On August 12, 1964, the jury in the second trial found Bolden guilty of the charges and Judge Perry sentenced him to six years in prison. Perry had the option to sentence him to 25 years and $165,000 ($15,000 plus three times the amount of the bribe). Bolden was reported to have responded tearfully to the verdict and to have apologized by saying that "if at the time of my arrest I ever embarrassed any agency of the United States it was because I thought at the time my statements were true." Acknowledging Bolden's apology, Hanrahan told the media: "The verdict completely rejects the outrageous charges made by the defendant and confirms the public's belief in the absolute integrity of the U.S. Secret Service." Bolden filed a notice of appeal. In that same month of August, he was fired by the Secret Service. While his appeal was pending, Bolden was employed in Chicago by the Ingersoll Products Division of the Borg-Warner Corporation as an assembly line inspector of government ordered helmets and canteens. At Ingersoll, he was credited with starting a collection among fellow employees that raised enough money to send 75,000 cigarettes to American military forces in South Vietnam. During that time, he was also an official for Local 333 of the United Automobile Workers.

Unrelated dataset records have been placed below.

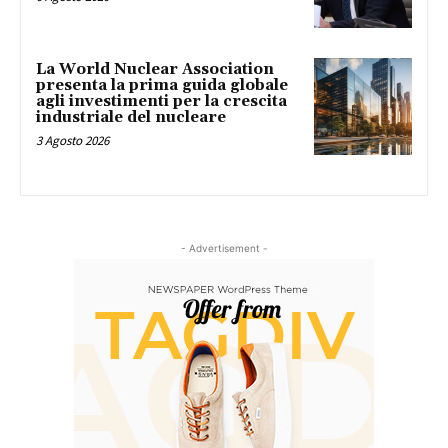
La World Nuclear Association
presenta la prima guida globale
agli investimenti per la crescita
industriale del nucleare
3 Agosto 2026
- Advertisement -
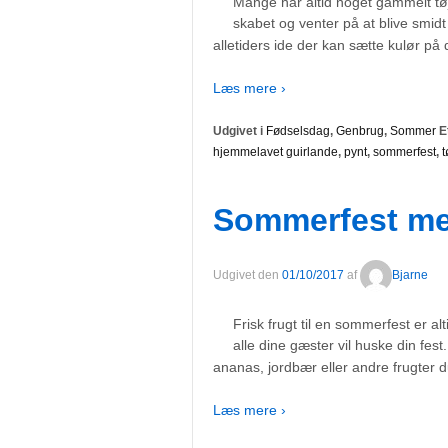
Mange har altid noget gammelt tøj
skabet og venter på at blive smi
alletiders ide der kan sætte kulør på 
Læs mere ›
Udgivet i
Fødselsdag
,
Genbrug
,
Sommer
E
hjemmelavet guirlande
,
pynt
,
sommerfest
,
t
Sommerfest med
Udgivet den
01/10/2017
af
Bjarne
Frisk frugt til en sommerfest er alt
alle dine gæster vil huske din fe
ananas, jordbær eller andre frugter d
Læs mere ›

===Appeal and presidential pardon===
In January 1965, five months after Bolden's trial and sentencing, Spagnoli was found guilty on counterfeiting charges and sentenced to fifteen years. At his trial, Spagnoli said his livelihood was gambling, that he had falsely testified in Bolden's trial about his mother being his primary source of income, and that his false testimony was suborned by the government counsel in order to improve the jury's opinion of him. Spagnoli also said he lied about the date of his first contact with Agent Martineau and may have lied about other dates. On the basis of this information, Bolden appealed his conviction as well as the denial of a motion for a retrial to the United States Court of Appeals for the Seventh Circuit. In addition, he claimed that Perry's use of the "Allen charge" in the first trial was evidence that Perry was not impartial and that his failure to recuse himself denied Bolden a fair trial.

In a decision issued December 29, 1965, Judges John Simpson Hastings, Winfred George Knoch, and Luther Merritt Swygert for the Seventh Circuit Court upheld Bolden's conviction and denied a retrial. The Court wrote that they found no merit to his claim that he had not received an impartial trial under Perry, and that his opinion to the deliberating jurors as to what the evidence showed could not be equated with personal bias. Regarding Spagnoli's testimony at Bolden's trial, the Court said his testimony was "merely cumulative" and rejected Bolden's "central contention" that Spagnoli was an essential witness for the prosecution whose testimony could only be corroborated by the testimony of Jones. Addressing the issue of perjury that was at the core of Bolden's appeal, the Seventh Circuit Court noted what Spagnoli had testified at both trials, and said he had not actually perjured himself about his source of income. The Court noted that Spagnoli's "livelihood was clearly a collateral matter bearing upon his credibility" and that they did not believe "the jury's overall appraisal of this witness would have been substantially affected by the knowledge that he was being less than forthright concerning his source of income."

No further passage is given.